EXERCISE » Output each record exactly, excluding pictures.

EXTRACTED INFORMATION »
########

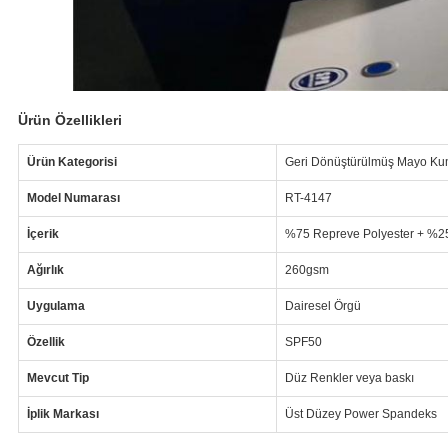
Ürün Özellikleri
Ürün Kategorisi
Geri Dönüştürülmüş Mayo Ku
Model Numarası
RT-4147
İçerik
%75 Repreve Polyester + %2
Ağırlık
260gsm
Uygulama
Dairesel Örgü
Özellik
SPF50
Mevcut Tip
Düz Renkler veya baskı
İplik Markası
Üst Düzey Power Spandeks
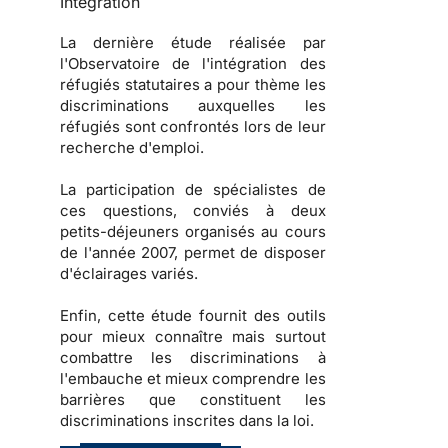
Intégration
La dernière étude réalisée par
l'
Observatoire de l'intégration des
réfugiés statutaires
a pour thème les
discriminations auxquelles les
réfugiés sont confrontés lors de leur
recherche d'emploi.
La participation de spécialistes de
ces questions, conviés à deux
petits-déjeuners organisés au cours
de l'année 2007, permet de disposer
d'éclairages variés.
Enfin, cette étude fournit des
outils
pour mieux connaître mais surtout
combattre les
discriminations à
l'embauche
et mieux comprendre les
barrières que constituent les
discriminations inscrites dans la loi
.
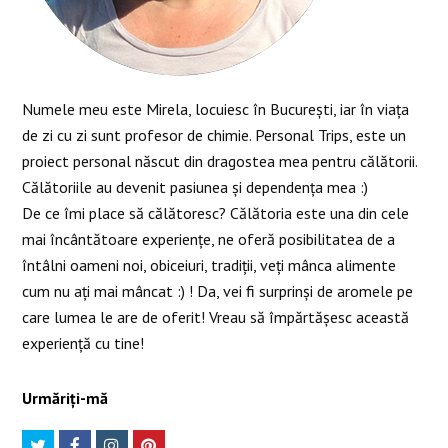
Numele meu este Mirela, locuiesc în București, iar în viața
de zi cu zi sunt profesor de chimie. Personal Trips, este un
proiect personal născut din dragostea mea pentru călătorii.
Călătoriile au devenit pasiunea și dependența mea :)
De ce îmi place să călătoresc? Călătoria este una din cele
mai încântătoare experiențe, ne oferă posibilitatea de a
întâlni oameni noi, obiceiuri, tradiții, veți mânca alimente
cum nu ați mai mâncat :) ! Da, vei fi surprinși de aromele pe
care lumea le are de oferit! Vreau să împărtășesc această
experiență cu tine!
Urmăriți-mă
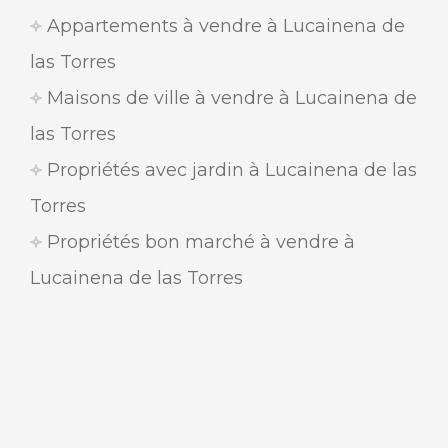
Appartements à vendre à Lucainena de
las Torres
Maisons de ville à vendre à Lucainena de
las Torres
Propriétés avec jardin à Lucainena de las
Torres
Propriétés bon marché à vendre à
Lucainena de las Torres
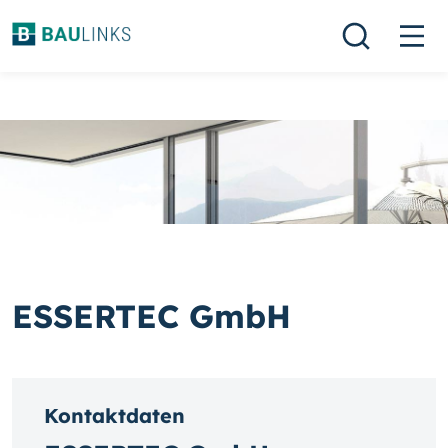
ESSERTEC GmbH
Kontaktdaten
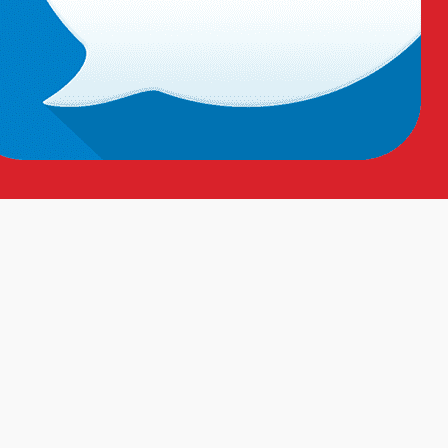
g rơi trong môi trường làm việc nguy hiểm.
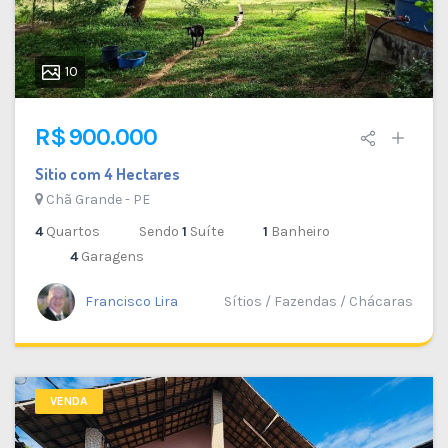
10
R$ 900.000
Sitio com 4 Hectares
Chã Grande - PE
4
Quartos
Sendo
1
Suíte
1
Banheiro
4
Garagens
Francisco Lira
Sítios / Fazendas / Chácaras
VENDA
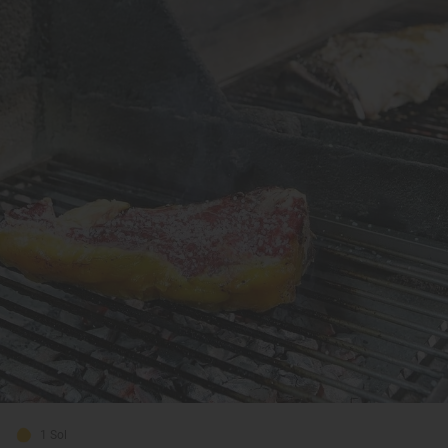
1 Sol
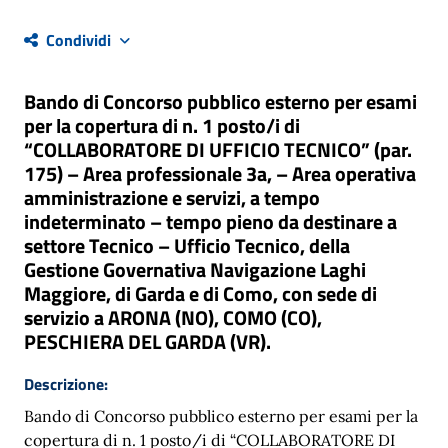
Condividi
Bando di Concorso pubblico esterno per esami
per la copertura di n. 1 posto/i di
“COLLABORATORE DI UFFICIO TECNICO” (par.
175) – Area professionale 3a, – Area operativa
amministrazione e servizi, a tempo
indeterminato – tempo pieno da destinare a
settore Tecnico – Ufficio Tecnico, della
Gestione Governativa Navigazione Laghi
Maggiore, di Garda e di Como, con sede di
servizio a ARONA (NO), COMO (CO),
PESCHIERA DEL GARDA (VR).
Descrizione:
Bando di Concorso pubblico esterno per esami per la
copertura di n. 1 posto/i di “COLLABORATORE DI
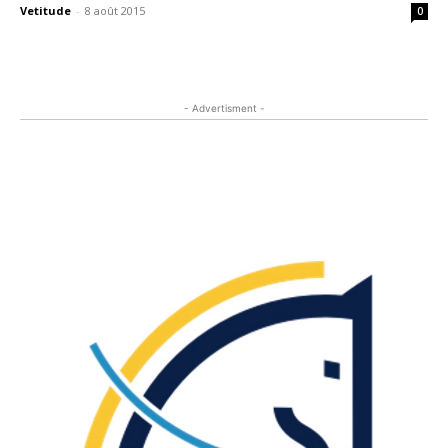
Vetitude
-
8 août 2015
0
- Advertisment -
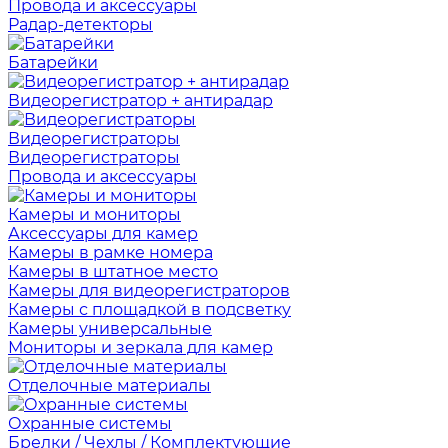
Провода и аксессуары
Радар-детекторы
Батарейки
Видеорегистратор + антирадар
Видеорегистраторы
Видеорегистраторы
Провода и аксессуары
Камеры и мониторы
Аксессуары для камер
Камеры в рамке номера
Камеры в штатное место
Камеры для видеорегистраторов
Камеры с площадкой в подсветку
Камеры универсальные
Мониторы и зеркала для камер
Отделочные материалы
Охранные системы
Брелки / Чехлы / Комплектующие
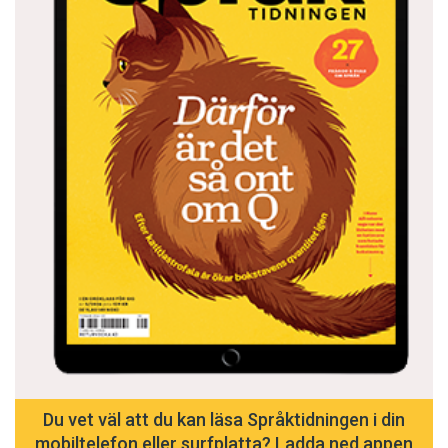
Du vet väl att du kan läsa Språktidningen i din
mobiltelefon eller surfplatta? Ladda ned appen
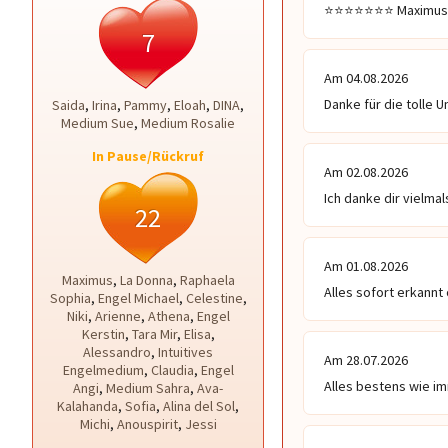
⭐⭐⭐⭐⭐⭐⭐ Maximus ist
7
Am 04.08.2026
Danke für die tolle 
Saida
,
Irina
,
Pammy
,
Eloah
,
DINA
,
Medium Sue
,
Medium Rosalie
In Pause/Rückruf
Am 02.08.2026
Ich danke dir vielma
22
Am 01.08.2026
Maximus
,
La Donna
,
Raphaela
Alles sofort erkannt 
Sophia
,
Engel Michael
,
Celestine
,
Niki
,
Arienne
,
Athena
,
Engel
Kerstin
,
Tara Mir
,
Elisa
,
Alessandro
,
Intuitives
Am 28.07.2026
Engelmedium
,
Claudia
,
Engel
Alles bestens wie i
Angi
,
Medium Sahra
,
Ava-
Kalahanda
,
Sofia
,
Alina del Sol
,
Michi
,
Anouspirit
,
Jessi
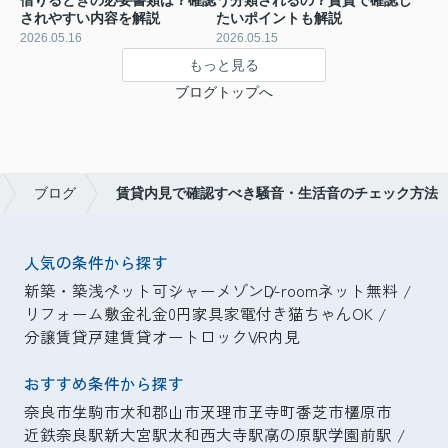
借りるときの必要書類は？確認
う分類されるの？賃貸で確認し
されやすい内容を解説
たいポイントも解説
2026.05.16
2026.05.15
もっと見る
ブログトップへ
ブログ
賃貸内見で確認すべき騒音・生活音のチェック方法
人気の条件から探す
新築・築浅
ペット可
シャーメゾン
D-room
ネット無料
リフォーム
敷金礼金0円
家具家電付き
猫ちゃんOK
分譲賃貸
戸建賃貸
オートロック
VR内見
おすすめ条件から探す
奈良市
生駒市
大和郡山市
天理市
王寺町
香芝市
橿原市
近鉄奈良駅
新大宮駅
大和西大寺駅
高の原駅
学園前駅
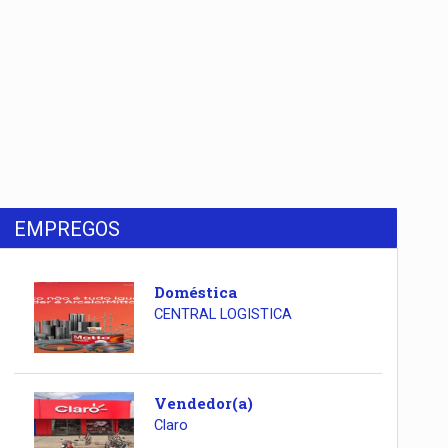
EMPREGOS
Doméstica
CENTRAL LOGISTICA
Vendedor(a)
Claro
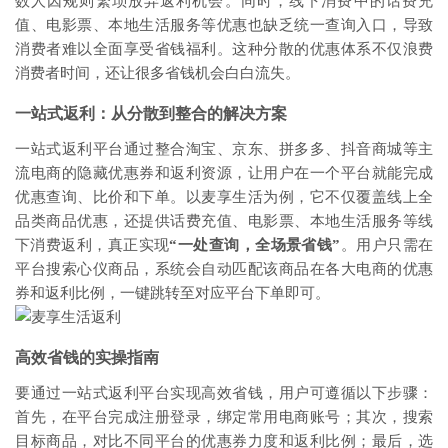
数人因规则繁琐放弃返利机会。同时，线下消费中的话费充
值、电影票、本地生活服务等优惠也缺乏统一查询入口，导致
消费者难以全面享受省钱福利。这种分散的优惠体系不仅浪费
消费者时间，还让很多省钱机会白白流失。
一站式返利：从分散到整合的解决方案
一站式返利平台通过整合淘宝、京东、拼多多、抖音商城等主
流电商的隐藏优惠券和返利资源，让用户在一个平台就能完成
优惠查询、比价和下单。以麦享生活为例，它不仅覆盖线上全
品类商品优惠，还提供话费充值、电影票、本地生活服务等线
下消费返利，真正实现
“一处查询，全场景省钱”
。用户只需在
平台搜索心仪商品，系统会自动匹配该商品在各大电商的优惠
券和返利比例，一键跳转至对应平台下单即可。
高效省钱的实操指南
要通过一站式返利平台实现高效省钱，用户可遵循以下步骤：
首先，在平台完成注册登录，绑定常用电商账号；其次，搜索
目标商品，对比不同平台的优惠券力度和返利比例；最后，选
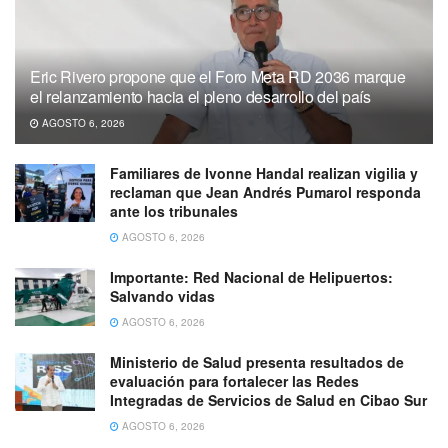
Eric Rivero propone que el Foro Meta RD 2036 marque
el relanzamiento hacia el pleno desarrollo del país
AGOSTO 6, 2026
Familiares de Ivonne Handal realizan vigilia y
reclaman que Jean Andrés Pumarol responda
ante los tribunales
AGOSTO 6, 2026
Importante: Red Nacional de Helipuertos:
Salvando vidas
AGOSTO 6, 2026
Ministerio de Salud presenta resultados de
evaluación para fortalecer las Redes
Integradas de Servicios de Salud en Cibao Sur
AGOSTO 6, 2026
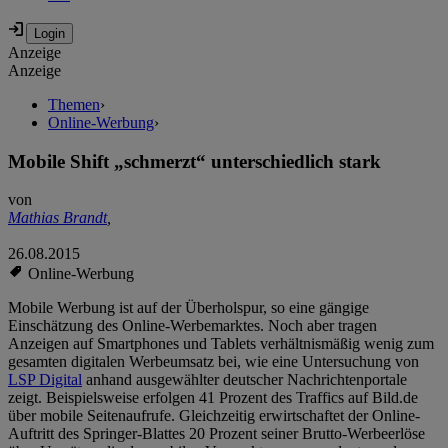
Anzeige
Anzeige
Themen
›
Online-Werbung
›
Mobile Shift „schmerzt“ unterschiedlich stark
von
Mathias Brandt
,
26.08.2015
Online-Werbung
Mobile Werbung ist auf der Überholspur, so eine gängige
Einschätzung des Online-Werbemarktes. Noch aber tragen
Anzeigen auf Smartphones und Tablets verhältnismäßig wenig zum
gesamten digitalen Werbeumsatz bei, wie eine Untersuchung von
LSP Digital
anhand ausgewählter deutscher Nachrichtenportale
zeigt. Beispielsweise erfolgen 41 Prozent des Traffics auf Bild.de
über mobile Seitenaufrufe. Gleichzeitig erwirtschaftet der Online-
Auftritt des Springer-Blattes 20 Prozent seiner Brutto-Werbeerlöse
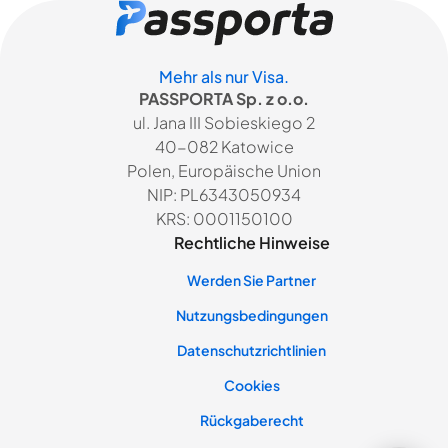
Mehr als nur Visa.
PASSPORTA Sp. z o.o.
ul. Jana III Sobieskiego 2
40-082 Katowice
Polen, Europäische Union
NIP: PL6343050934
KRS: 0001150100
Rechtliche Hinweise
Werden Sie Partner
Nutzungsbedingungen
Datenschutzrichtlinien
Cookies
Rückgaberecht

########

TASK OUTPUT »
Ürün Özellikleri
Ürün Kategorisi
Geri Dönüştürülmüş Mayo Ku
Model Numarası
RT-4147
İçerik
%75 Repreve Polyester + %2
Ağırlık
260gsm
Uygulama
Dairesel Örgü
Özellik
SPF50
Mevcut Tip
Düz Renkler veya baskı
İplik Markası
Üst Düzey Power Spandeks
Intégration
La dernière étude réalisée par
l'
Observatoire de l'intégration des
réfugiés statutaires
a pour thème les
discriminations auxquelles les
réfugiés sont confrontés lors de leur
recherche d'emploi.
La participation de spécialistes de
ces questions, conviés à deux
petits-déjeuners organisés au cours
de l'année 2007, permet de disposer
d'éclairages variés.
Enfin, cette étude fournit des
outils
pour mieux connaître mais surtout
combattre les
discriminations à
l'embauche
et mieux comprendre les
barrières que constituent les
discriminations inscrites dans la loi
.
Numele meu este Mirela, locuiesc în București, iar în viața
de zi cu zi sunt profesor de chimie. Personal Trips, este un
proiect personal născut din dragostea mea pentru călătorii.
Călătoriile au devenit pasiunea și dependența mea :)
De ce îmi place să călătoresc? Călătoria este una din cele
mai încântătoare experiențe, ne oferă posibilitatea de a
întâlni oameni noi, obiceiuri, tradiții, veți mânca alimente
cum nu ați mai mâncat :) ! Da, vei fi surprinși de aromele pe
care lumea le are de oferit! Vreau să împărtășesc această
experiență cu tine!
Urmăriți-mă
Appartements à vendre à Lucainena de
las Torres
Maisons de ville à vendre à Lucainena de
las Torres
Propriétés avec jardin à Lucainena de las
Torres
Propriétés bon marché à vendre à
Lucainena de las Torres
ESSERTEC GmbH
Kontaktdaten
g rơi trong môi trường làm việc nguy hiểm.
10
R$ 900.000
Sitio com 4 Hectares
Chã Grande - PE
4
Quartos
Sendo
1
Suíte
1
Banheiro
4
Garagens
Francisco Lira
Sítios / Fazendas / Chácaras
VENDA
1 Sol
Condividi
Bando di Concorso pubblico esterno per esami
per la copertura di n. 1 posto/i di
“COLLABORATORE DI UFFICIO TECNICO” (par.
175) – Area professionale 3a, – Area operativa
amministrazione e servizi, a tempo
indeterminato – tempo pieno da destinare a
settore Tecnico – Ufficio Tecnico, della
Gestione Governativa Navigazione Laghi
Maggiore, di Garda e di Como, con sede di
servizio a ARONA (NO), COMO (CO),
PESCHIERA DEL GARDA (VR).
Descrizione:
Bando di Concorso pubblico esterno per esami per la
copertura di n. 1 posto/i di “COLLABORATORE DI
Vetitude
-
8 août 2015
0
- Advertisment -
Провода и аксессуары
Радар-детекторы
Батарейки
Видеорегистратор + антирадар
Видеорегистраторы
Видеорегистраторы
Провода и аксессуары
Камеры и мониторы
Аксессуары для камер
Камеры в рамке номера
Камеры в штатное место
Камеры для видеорегистраторов
Камеры с площадкой в подсветку
Камеры универсальные
Мониторы и зеркала для камер
Отделочные материалы
Охранные системы
Брелки / Чехлы / Комплектующие
Du vet väl att du kan läsa Språktidningen i din
mobiltelefon eller surfplatta? Ladda ned appen
⭐⭐⭐⭐⭐⭐⭐ Maximus ist
7
Am 04.08.2026
Danke für die tolle 
Saida
,
Irina
,
Pammy
,
Eloah
,
DINA
,
Medium Sue
,
Medium Rosalie
In Pause/Rückruf
Am 02.08.2026
Ich danke dir vielma
22
Am 01.08.2026
Maximus
,
La Donna
,
Raphaela
Alles sofort erkannt 
Sophia
,
Engel Michael
,
Celestine
,
Niki
,
Arienne
,
Athena
,
Engel
Kerstin
,
Tara Mir
,
Elisa
,
Alessandro
,
Intuitives
Am 28.07.2026
Engelmedium
,
Claudia
,
Engel
Alles bestens wie i
Angi
,
Medium Sahra
,
Ava-
Kalahanda
,
Sofia
,
Alina del Sol
,
Michi
,
Anouspirit
,
Jessi
借りるときの必要書類は？確認
う分類されるの？賃貸で確認し
されやすい内容を解説
たいポイントも解説
2026.05.16
2026.05.15
もっと見る
ブログトップへ
ブログ
賃貸内見で確認すべき騒音・生活音のチェック方法
人気の条件から探す
新築・築浅
ペット可
シャーメゾン
D-room
ネット無料
リフォーム
敷金礼金0円
家具家電付き
猫ちゃんOK
分譲賃貸
戸建賃貸
オートロック
VR内見
おすすめ条件から探す
奈良市
生駒市
大和郡山市
天理市
王寺町
香芝市
橿原市
近鉄奈良駅
新大宮駅
大和西大寺駅
高の原駅
学園前駅
EMPREGOS
Doméstica
CENTRAL LOGISTICA
Vendedor(a)
Claro
数人因规则繁琐放弃返利机会。同时，线下消费中的话费充
值、电影票、本地生活服务等优惠也缺乏统一查询入口，导致
消费者难以全面享受省钱福利。这种分散的优惠体系不仅浪费
消费者时间，还让很多省钱机会白白流失。
一站式返利：从分散到整合的解决方案
一站式返利平台通过整合淘宝、京东、拼多多、抖音商城等主
流电商的隐藏优惠券和返利资源，让用户在一个平台就能完成
优惠查询、比价和下单。以麦享生活为例，它不仅覆盖线上全
品类商品优惠，还提供话费充值、电影票、本地生活服务等线
下消费返利，真正实现
“一处查询，全场景省钱”
。用户只需在
平台搜索心仪商品，系统会自动匹配该商品在各大电商的优惠
券和返利比例，一键跳转至对应平台下单即可。
高效省钱的实操指南
要通过一站式返利平台实现高效省钱，用户可遵循以下步骤：
首先，在平台完成注册登录，绑定常用电商账号；其次，搜索
目标商品，对比不同平台的优惠券力度和返利比例；最后，选
Eric Rivero propone que el Foro Meta RD 2036 marque
el relanzamiento hacia el pleno desarrollo del país
AGOSTO 6, 2026
Familiares de Ivonne Handal realizan vigilia y
reclaman que Jean Andrés Pumarol responda
ante los tribunales
AGOSTO 6, 2026
Importante: Red Nacional de Helipuertos:
Salvando vidas
AGOSTO 6, 2026
Ministerio de Salud presenta resultados de
evaluación para fortalecer las Redes
Integradas de Servicios de Salud en Cibao Sur
AGOSTO 6, 2026
Anzeige
Anzeige
Themen
›
Online-Werbung
›
Mobile Shift „schmerzt“ unterschiedlich stark
von
Mathias Brandt
,
26.08.2015
Online-Werbung
Mobile Werbung ist auf der Überholspur, so eine gängige
Einschätzung des Online-Werbemarktes. Noch aber tragen
Anzeigen auf Smartphones und Tablets verhältnismäßig wenig zum
gesamten digitalen Werbeumsatz bei, wie eine Untersuchung von
LSP Digital
anhand ausgewählter deutscher Nachrichtenportale
zeigt. Beispielsweise erfolgen 41 Prozent des Traffics auf Bild.de
über mobile Seitenaufrufe. Gleichzeitig erwirtschaftet der Online-
Auftritt des Springer-Blattes 20 Prozent seiner Brutto-Werbeerlöse
Mehr als nur Visa.
PASSPORTA Sp. z o.o.
ul. Jana III Sobieskiego 2
40-082 Katowice
Polen, Europäische Union
NIP: PL6343050934
KRS: 0001150100
Rechtliche Hinweise
Werden Sie Partner
Nutzungsbedingungen
Datenschutzrichtlinien
Cookies
Rückgaberecht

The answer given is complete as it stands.